### Activity
Using the listing below, give the number of lines where "Mohaned" appears, and nothing else.

● ● ● ● ●

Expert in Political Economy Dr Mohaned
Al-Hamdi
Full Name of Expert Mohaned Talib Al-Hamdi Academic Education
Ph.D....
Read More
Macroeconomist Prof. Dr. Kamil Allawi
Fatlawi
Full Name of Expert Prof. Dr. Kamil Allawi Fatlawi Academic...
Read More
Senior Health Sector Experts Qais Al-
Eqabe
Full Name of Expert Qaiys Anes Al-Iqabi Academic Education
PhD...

● ● ● ● ●

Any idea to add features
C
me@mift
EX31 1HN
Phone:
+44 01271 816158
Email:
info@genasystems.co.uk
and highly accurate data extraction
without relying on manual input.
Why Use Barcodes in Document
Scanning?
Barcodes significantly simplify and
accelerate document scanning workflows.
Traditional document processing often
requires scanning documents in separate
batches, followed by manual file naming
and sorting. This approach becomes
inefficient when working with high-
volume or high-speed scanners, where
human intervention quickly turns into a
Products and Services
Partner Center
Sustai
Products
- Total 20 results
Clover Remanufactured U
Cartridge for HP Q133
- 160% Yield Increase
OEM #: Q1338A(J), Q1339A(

● ● ● ● ●

### Exercise response
2